[Task to complete]: Each record is to be copied exactly, with its pictures left behind.

[Data to use]:
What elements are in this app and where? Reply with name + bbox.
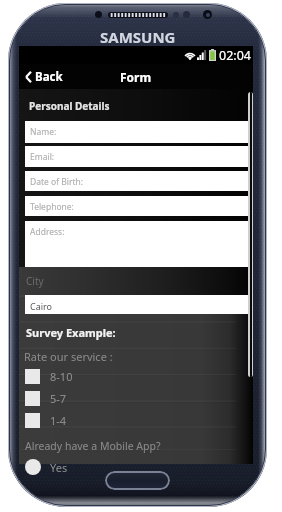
staticText: Email: <box>30 151 55 163</box>
staticText: 02:04 <box>219 47 251 64</box>
staticText: Survey Example: <box>26 325 116 340</box>
staticText: Cairo <box>30 300 53 312</box>
staticText: Personal Details <box>29 99 110 113</box>
staticText: Form <box>120 69 152 85</box>
staticText: Already have a Mobile App? <box>25 439 161 453</box>
staticText: Name: <box>30 126 57 138</box>
staticText: 5-7 <box>50 391 67 406</box>
button[interactable]: Address: <box>25 221 250 267</box>
staticText: Rate our service : <box>24 349 113 364</box>
staticText: Back <box>35 69 63 85</box>
staticText: Address: <box>30 226 65 238</box>
staticText: 8-10 <box>50 369 73 384</box>
staticText: SAMSUNG <box>100 27 176 47</box>
button[interactable]: Date of Birth: <box>25 171 250 191</box>
button[interactable]: Name: <box>25 121 250 143</box>
staticText: Yes <box>50 460 68 475</box>
button[interactable]: Back <box>19 64 73 89</box>
button[interactable]: 8-10 <box>19 365 253 387</box>
staticText: 1-4 <box>50 413 67 428</box>
staticText: City <box>26 274 44 288</box>
staticText: Date of Birth: <box>30 176 84 188</box>
button[interactable]: Yes <box>19 457 253 477</box>
button[interactable]: 1-4 <box>19 409 253 431</box>
button[interactable]: 5-7 <box>19 387 253 409</box>
button[interactable]: Email: <box>25 146 250 167</box>
button[interactable]: Home <box>105 471 170 490</box>
button[interactable]: Cairo <box>25 295 250 314</box>
button[interactable]: Telephone: <box>25 196 250 216</box>
staticText: Telephone: <box>30 201 74 213</box>
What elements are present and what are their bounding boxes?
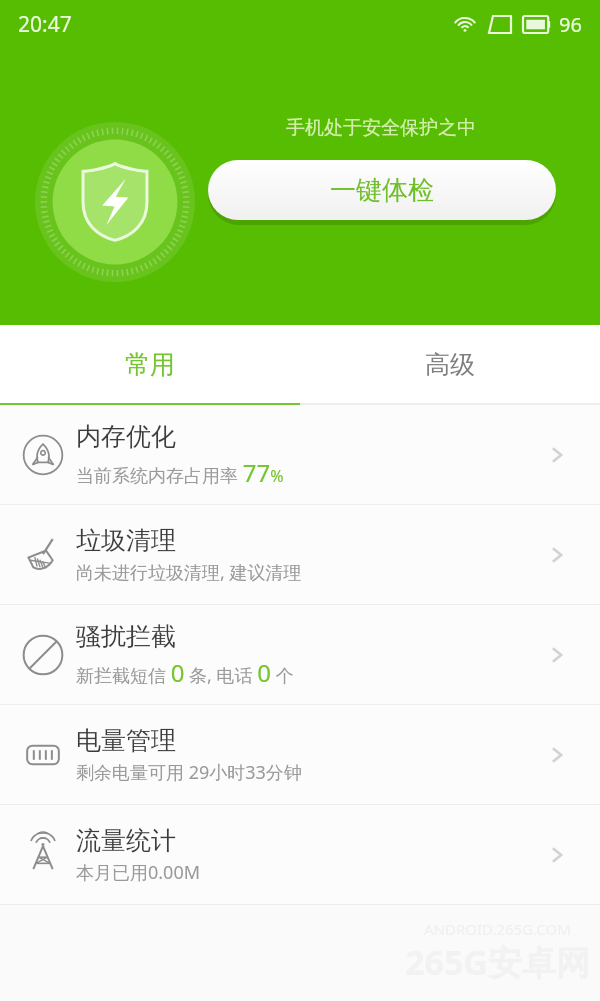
button[interactable]: 电量管理 — [0, 705, 600, 804]
button[interactable]: 一键体检 — [208, 160, 556, 220]
staticText: 内存优化 — [76, 421, 176, 452]
staticText: 265G安卓网 — [405, 939, 590, 985]
button[interactable]: 常用 — [0, 325, 300, 403]
other: Open 内存优化 — [544, 442, 570, 468]
staticText: 20:47 — [18, 10, 72, 39]
staticText: 骚扰拦截 — [76, 621, 176, 652]
staticText: 手机处于安全保护之中 — [286, 116, 476, 140]
other: Open 垃圾清理 — [544, 542, 570, 568]
other: Open 骚扰拦截 — [544, 642, 570, 668]
button[interactable]: 垃圾清理 — [0, 505, 600, 604]
staticText: 流量统计 — [76, 825, 176, 856]
staticText: 剩余电量可用 29小时33分钟 — [76, 760, 302, 785]
staticText: 电量管理 — [76, 725, 176, 756]
staticText: 高级 — [425, 349, 475, 380]
other: Open 电量管理 — [544, 742, 570, 768]
staticText: 尚未进行垃圾清理, 建议清理 — [76, 560, 302, 585]
staticText: 新拦截短信 0 条, 电话 0 个 — [76, 656, 294, 689]
staticText: 一键体检 — [330, 174, 434, 207]
other: Open 流量统计 — [544, 842, 570, 868]
staticText: 常用 — [125, 349, 175, 380]
button[interactable]: 骚扰拦截 — [0, 605, 600, 704]
button[interactable]: 内存优化 — [0, 405, 600, 504]
staticText: ANDROID.265G.COM — [424, 919, 571, 939]
staticText: 当前系统内存占用率 77% — [76, 456, 284, 489]
button[interactable]: 高级 — [300, 325, 600, 403]
staticText: 垃圾清理 — [76, 525, 176, 556]
button[interactable]: 流量统计 — [0, 805, 600, 904]
staticText: 本月已用0.00M — [76, 860, 201, 885]
staticText: 96 — [559, 11, 582, 38]
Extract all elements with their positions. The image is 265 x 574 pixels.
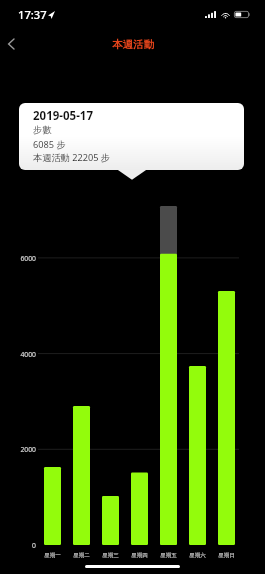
button[interactable]: Back [0, 30, 26, 58]
staticText: 本週活動 22205 步 [33, 151, 110, 164]
staticText: 2019-05-17 [33, 108, 93, 124]
staticText: 星期三 [96, 552, 125, 559]
staticText: 2000 [0, 445, 36, 454]
staticText: 0 [0, 541, 36, 550]
staticText: 星期五 [154, 552, 183, 559]
button[interactable]: 2019-05-17 [19, 103, 244, 170]
staticText: 星期四 [125, 552, 154, 559]
staticText: 星期日 [212, 552, 241, 559]
staticText: 4000 [0, 350, 36, 359]
staticText: 6000 [0, 254, 36, 263]
staticText: 星期六 [183, 552, 212, 559]
staticText: 本週活動 [112, 38, 154, 51]
staticText: 星期二 [67, 552, 96, 559]
staticText: 17:37 [18, 7, 47, 22]
staticText: 6085 步 [33, 138, 66, 151]
staticText: 步數 [33, 124, 52, 136]
staticText: 星期一 [38, 552, 67, 559]
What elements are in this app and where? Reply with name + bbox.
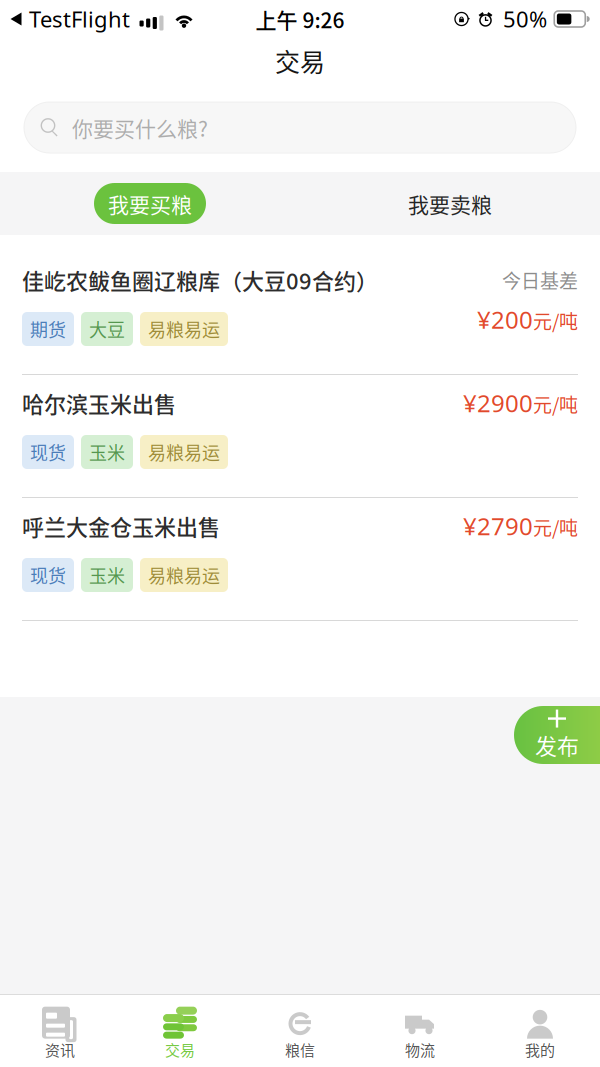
button[interactable]: 我的 [480,995,600,1067]
staticText: 玉米 [89,562,125,588]
staticText: 易粮易运 [148,439,220,465]
button[interactable]: 我要卖粮 [300,183,600,224]
staticText: 我要卖粮 [408,188,492,219]
button[interactable]: 你要买什么粮? [0,102,600,153]
button[interactable]: 呼兰大金仓玉米出售 [0,498,600,620]
button[interactable]: 粮信 [240,995,360,1067]
staticText: 元/吨 [533,513,578,541]
staticText: 期货 [30,316,66,342]
button[interactable]: 我要买粮 [0,183,300,224]
staticText: 呼兰大金仓玉米出售 [22,510,220,542]
staticText: 发布 [535,729,579,761]
staticText: 交易 [275,42,325,79]
staticText: ¥2900 [463,387,533,419]
staticText: 你要买什么粮? [72,112,208,143]
staticText: 我的 [525,1039,555,1060]
staticText: 粮信 [285,1039,315,1060]
staticText: 易粮易运 [148,562,220,588]
staticText: 现货 [30,562,66,588]
staticText: 资讯 [45,1039,75,1060]
button[interactable]: 资讯 [0,995,120,1067]
button[interactable]: 哈尔滨玉米出售 [0,375,600,497]
staticText: 今日基差 [502,266,578,294]
staticText: 物流 [405,1039,435,1060]
staticText: 上午 9:26 [256,4,344,34]
button[interactable]: 发布 [514,706,600,764]
staticText: ¥2790 [463,510,533,542]
staticText: 元/吨 [533,390,578,418]
button[interactable]: 物流 [360,995,480,1067]
staticText: TestFlight [29,4,130,34]
staticText: 我要买粮 [108,188,192,219]
staticText: 佳屹农鲅鱼圈辽粮库（大豆09合约） [22,264,378,296]
button[interactable]: 佳屹农鲅鱼圈辽粮库（大豆09合约） [0,252,600,374]
staticText: 大豆 [89,316,125,342]
staticText: 交易 [165,1039,195,1060]
staticText: 易粮易运 [148,316,220,342]
staticText: 玉米 [89,439,125,465]
staticText: 现货 [30,439,66,465]
staticText: 哈尔滨玉米出售 [22,387,176,419]
button[interactable]: 交易 [120,995,240,1067]
staticText: 50% [503,4,547,34]
staticText: ¥200 [477,303,533,336]
staticText: 元/吨 [533,307,578,334]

[Finished task]:
What elements are in this app and where? Reply with name + bbox.
staticText: Email: <box>30 151 55 163</box>
staticText: 02:04 <box>219 47 251 64</box>
staticText: Survey Example: <box>26 325 116 340</box>
staticText: Cairo <box>30 300 53 312</box>
staticText: Personal Details <box>29 99 110 113</box>
staticText: Form <box>120 69 152 85</box>
staticText: Already have a Mobile App? <box>25 439 161 453</box>
staticText: Name: <box>30 126 57 138</box>
staticText: 5-7 <box>50 391 67 406</box>
button[interactable]: Address: <box>25 221 250 267</box>
staticText: Rate our service : <box>24 349 113 364</box>
staticText: Back <box>35 69 63 85</box>
staticText: Address: <box>30 226 65 238</box>
staticText: 8-10 <box>50 369 73 384</box>
staticText: SAMSUNG <box>100 27 176 47</box>
button[interactable]: Date of Birth: <box>25 171 250 191</box>
button[interactable]: Name: <box>25 121 250 143</box>
staticText: Yes <box>50 460 68 475</box>
button[interactable]: Back <box>19 64 73 89</box>
button[interactable]: 8-10 <box>19 365 253 387</box>
staticText: 1-4 <box>50 413 67 428</box>
staticText: City <box>26 274 44 288</box>
staticText: Date of Birth: <box>30 176 84 188</box>
button[interactable]: Yes <box>19 457 253 477</box>
button[interactable]: 1-4 <box>19 409 253 431</box>
button[interactable]: 5-7 <box>19 387 253 409</box>
button[interactable]: Email: <box>25 146 250 167</box>
button[interactable]: Home <box>105 471 170 490</box>
button[interactable]: Cairo <box>25 295 250 314</box>
button[interactable]: Telephone: <box>25 196 250 216</box>
staticText: Telephone: <box>30 201 74 213</box>
What elements are present and what are their bounding boxes?
button[interactable]: 电量管理 — [0, 705, 600, 804]
button[interactable]: 一键体检 — [208, 160, 556, 220]
staticText: 内存优化 — [76, 421, 176, 452]
staticText: 265G安卓网 — [405, 939, 590, 985]
button[interactable]: 常用 — [0, 325, 300, 403]
other: Open 内存优化 — [544, 442, 570, 468]
staticText: 20:47 — [18, 10, 72, 39]
staticText: 骚扰拦截 — [76, 621, 176, 652]
staticText: 手机处于安全保护之中 — [286, 116, 476, 140]
other: Open 垃圾清理 — [544, 542, 570, 568]
other: Open 骚扰拦截 — [544, 642, 570, 668]
button[interactable]: 垃圾清理 — [0, 505, 600, 604]
staticText: 流量统计 — [76, 825, 176, 856]
staticText: 剩余电量可用 29小时33分钟 — [76, 760, 302, 785]
staticText: 电量管理 — [76, 725, 176, 756]
staticText: 高级 — [425, 349, 475, 380]
other: Open 电量管理 — [544, 742, 570, 768]
staticText: 尚未进行垃圾清理, 建议清理 — [76, 560, 302, 585]
staticText: 新拦截短信 0 条, 电话 0 个 — [76, 656, 294, 689]
staticText: 一键体检 — [330, 174, 434, 207]
other: Open 流量统计 — [544, 842, 570, 868]
staticText: 常用 — [125, 349, 175, 380]
button[interactable]: 骚扰拦截 — [0, 605, 600, 704]
button[interactable]: 内存优化 — [0, 405, 600, 504]
staticText: ANDROID.265G.COM — [424, 919, 571, 939]
staticText: 当前系统内存占用率 77% — [76, 456, 284, 489]
button[interactable]: 高级 — [300, 325, 600, 403]
staticText: 垃圾清理 — [76, 525, 176, 556]
button[interactable]: 流量统计 — [0, 805, 600, 904]
staticText: 本月已用0.00M — [76, 860, 201, 885]
staticText: 96 — [559, 11, 582, 38]
Extract all elements with their positions. The image is 265 x 574 pixels.
button[interactable]: Back [0, 30, 26, 58]
staticText: 本週活動 22205 步 [33, 151, 110, 164]
staticText: 2019-05-17 [33, 108, 93, 124]
staticText: 星期三 [96, 552, 125, 559]
staticText: 2000 [0, 445, 36, 454]
staticText: 0 [0, 541, 36, 550]
staticText: 星期五 [154, 552, 183, 559]
button[interactable]: 2019-05-17 [19, 103, 244, 170]
staticText: 星期四 [125, 552, 154, 559]
staticText: 星期日 [212, 552, 241, 559]
staticText: 4000 [0, 350, 36, 359]
staticText: 6000 [0, 254, 36, 263]
staticText: 星期六 [183, 552, 212, 559]
staticText: 本週活動 [112, 38, 154, 51]
staticText: 星期二 [67, 552, 96, 559]
staticText: 17:37 [18, 7, 47, 22]
staticText: 6085 步 [33, 138, 66, 151]
staticText: 步數 [33, 124, 52, 136]
staticText: 星期一 [38, 552, 67, 559]
What elements are in this app and where? Reply with name + bbox.
button[interactable]: 我的 [480,995,600,1067]
staticText: 玉米 [89,562,125,588]
staticText: 易粮易运 [148,439,220,465]
button[interactable]: 我要卖粮 [300,183,600,224]
staticText: 我要卖粮 [408,188,492,219]
button[interactable]: 你要买什么粮? [0,102,600,153]
button[interactable]: 呼兰大金仓玉米出售 [0,498,600,620]
button[interactable]: 粮信 [240,995,360,1067]
staticText: 元/吨 [533,513,578,541]
staticText: 期货 [30,316,66,342]
button[interactable]: 我要买粮 [0,183,300,224]
staticText: 呼兰大金仓玉米出售 [22,510,220,542]
staticText: 发布 [535,729,579,761]
staticText: 交易 [275,42,325,79]
staticText: ¥2900 [463,387,533,419]
staticText: 你要买什么粮? [72,112,208,143]
staticText: 我的 [525,1039,555,1060]
staticText: 粮信 [285,1039,315,1060]
staticText: 易粮易运 [148,562,220,588]
staticText: 现货 [30,562,66,588]
staticText: 资讯 [45,1039,75,1060]
button[interactable]: 资讯 [0,995,120,1067]
button[interactable]: 哈尔滨玉米出售 [0,375,600,497]
staticText: 今日基差 [502,266,578,294]
staticText: 物流 [405,1039,435,1060]
staticText: 上午 9:26 [256,4,344,34]
button[interactable]: 发布 [514,706,600,764]
staticText: ¥2790 [463,510,533,542]
staticText: 元/吨 [533,390,578,418]
button[interactable]: 物流 [360,995,480,1067]
staticText: TestFlight [29,4,130,34]
staticText: 我要买粮 [108,188,192,219]
staticText: 佳屹农鲅鱼圈辽粮库（大豆09合约） [22,264,378,296]
button[interactable]: 佳屹农鲅鱼圈辽粮库（大豆09合约） [0,252,600,374]
staticText: 大豆 [89,316,125,342]
staticText: 交易 [165,1039,195,1060]
staticText: 易粮易运 [148,316,220,342]
staticText: 玉米 [89,439,125,465]
staticText: 现货 [30,439,66,465]
staticText: 哈尔滨玉米出售 [22,387,176,419]
button[interactable]: 交易 [120,995,240,1067]
staticText: 50% [503,4,547,34]
staticText: ¥200 [477,303,533,336]
staticText: 元/吨 [533,307,578,334]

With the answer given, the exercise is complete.